• EXERCISE:
Extract every line from the records below that contains the word "갔습니다".

=-=-=

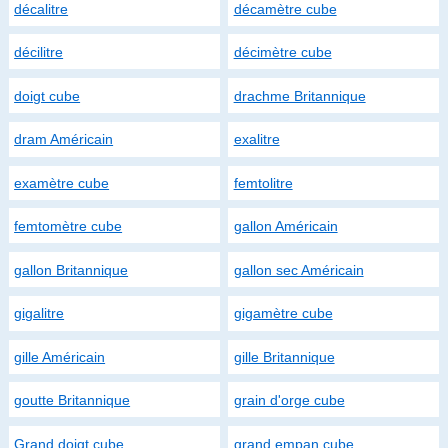
décalitre
décamètre cube
décilitre
décimètre cube
doigt cube
drachme Britannique
dram Américain
exalitre
examètre cube
femtolitre
femtomètre cube
gallon Américain
gallon Britannique
gallon sec Américain
gigalitre
gigamètre cube
gille Américain
gille Britannique
goutte Britannique
grain d'orge cube
Grand doigt cube
grand empan cube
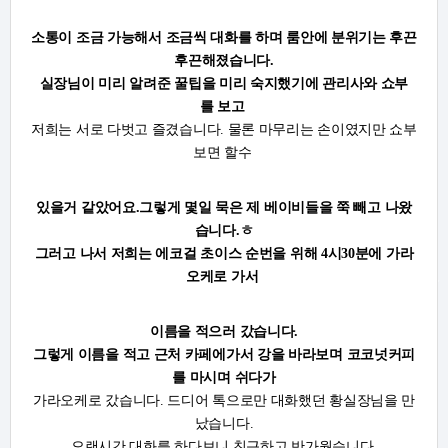
소통이 조금
가능해서 조금씩 대화를 하며 룸안에 분위기는 후끈
후끈해졌습니다.
실장님이 미리 알려준 꿀팁을 미리 숙지했기에 관리사와 쇼부
를 보고
저희는 서로 다벗고 즐겼습니다. 물론 마무리는 손이였지만 쇼부
보면 할수
있을거 같았어요.
그렇게 몇일 묵은 제 베이비들을 쭉 빼고 나왔
습니다.ㅎ
그러고 나서 저희는 에코걸 초이스 순번을 위해 4시30분에 가라
오케로 가서
이름을 적으러
갔습니다.
그렇게 이름을 적고 근처 카페에가서 강을 바라보며 코코넛커피
를 마시며 쉬다가
가라오케로 갔습니다. 드디어 톡으로만 대화했던 황실장님을 만
났습니다.
오랜시간 대화를 하다보니 친근하고 반가웠습니다.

=-=-=

• SOLUTION TO THIS TASK:
갔습니다.
가라오케로 갔습니다. 드디어 톡으로만 대화했던 황실장님을 만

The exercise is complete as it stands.